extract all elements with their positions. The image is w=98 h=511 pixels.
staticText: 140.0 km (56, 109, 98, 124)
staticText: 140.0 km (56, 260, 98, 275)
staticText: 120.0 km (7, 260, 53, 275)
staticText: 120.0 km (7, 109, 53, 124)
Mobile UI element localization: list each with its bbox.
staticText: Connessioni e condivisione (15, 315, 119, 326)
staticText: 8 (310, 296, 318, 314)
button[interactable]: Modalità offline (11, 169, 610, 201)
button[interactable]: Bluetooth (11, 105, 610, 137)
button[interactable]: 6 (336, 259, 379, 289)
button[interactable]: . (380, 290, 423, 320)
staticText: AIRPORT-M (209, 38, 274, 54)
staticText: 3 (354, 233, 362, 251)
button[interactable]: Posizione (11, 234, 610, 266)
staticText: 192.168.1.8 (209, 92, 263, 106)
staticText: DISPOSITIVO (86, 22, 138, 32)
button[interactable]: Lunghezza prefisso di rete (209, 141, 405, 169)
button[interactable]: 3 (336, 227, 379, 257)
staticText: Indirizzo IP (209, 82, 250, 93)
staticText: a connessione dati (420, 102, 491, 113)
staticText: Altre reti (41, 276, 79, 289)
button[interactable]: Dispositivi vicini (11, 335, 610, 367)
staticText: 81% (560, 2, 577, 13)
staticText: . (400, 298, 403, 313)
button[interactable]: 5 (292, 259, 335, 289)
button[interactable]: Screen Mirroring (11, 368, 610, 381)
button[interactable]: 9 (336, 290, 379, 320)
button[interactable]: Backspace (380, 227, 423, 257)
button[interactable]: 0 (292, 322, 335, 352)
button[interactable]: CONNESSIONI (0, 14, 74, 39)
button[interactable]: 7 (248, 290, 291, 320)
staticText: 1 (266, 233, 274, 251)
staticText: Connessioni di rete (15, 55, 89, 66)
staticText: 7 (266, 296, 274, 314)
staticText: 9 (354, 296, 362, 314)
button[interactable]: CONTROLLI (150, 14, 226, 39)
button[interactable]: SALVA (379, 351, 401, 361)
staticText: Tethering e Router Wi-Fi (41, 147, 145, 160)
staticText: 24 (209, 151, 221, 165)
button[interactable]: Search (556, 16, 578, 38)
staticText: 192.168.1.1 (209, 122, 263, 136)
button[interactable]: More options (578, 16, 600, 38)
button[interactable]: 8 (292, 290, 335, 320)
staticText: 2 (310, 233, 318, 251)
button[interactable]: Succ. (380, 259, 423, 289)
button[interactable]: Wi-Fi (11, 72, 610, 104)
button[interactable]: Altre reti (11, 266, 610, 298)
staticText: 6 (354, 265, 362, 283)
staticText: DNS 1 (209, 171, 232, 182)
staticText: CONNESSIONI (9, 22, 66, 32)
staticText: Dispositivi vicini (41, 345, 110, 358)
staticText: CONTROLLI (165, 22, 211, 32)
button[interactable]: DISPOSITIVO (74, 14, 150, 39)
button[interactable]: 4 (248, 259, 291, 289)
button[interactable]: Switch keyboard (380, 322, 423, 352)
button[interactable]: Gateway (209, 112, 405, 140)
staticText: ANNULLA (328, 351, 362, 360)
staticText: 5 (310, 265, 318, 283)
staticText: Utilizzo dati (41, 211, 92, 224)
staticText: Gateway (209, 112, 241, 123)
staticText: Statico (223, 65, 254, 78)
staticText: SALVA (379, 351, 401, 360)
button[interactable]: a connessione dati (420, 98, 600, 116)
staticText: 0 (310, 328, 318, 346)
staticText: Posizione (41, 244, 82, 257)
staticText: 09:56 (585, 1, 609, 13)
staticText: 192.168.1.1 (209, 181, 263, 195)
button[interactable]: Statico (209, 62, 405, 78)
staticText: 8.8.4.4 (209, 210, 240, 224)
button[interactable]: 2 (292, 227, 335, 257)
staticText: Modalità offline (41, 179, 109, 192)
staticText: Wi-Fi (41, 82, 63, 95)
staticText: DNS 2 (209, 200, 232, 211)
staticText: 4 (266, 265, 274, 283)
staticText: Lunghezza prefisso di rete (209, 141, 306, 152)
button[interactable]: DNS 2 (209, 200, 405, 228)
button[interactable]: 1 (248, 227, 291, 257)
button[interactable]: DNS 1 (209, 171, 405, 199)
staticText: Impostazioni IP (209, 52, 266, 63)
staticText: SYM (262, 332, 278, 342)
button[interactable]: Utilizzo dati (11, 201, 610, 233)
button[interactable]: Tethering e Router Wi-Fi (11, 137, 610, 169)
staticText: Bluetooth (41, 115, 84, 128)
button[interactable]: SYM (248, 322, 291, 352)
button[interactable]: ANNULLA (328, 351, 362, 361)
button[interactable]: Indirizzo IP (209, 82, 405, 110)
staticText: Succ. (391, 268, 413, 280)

The problem => Note each line of the entries that has "Succ" in it, and copy those lines.

Output for this task =>
button[interactable]: Succ. (380, 259, 423, 289)
staticText: Succ. (391, 268, 413, 280)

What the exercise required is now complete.